*** EXTRACTED DATA ***
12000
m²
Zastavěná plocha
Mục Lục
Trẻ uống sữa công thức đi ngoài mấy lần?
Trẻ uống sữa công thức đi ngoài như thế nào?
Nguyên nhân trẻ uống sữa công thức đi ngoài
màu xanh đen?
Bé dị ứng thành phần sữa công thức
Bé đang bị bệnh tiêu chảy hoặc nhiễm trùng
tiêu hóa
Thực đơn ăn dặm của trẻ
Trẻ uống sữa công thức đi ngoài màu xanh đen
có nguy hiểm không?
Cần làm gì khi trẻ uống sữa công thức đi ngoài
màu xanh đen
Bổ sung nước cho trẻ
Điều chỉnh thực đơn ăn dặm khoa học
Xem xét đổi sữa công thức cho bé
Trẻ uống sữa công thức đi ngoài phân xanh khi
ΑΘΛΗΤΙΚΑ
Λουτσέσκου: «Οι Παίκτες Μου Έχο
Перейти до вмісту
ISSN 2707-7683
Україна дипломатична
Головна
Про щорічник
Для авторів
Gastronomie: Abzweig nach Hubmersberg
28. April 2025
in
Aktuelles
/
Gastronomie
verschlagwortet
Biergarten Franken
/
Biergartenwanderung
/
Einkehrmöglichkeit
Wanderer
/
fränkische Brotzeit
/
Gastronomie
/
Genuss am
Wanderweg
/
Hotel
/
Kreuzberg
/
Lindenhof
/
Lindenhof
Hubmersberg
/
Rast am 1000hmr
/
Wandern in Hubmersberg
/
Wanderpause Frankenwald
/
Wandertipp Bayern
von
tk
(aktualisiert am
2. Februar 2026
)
***
TASK =>
Show, from the listing above, every line holding the word "xanh".

WRITTEN SOLUTION =>
màu xanh đen?
Trẻ uống sữa công thức đi ngoài màu xanh đen
màu xanh đen
Trẻ uống sữa công thức đi ngoài phân xanh khi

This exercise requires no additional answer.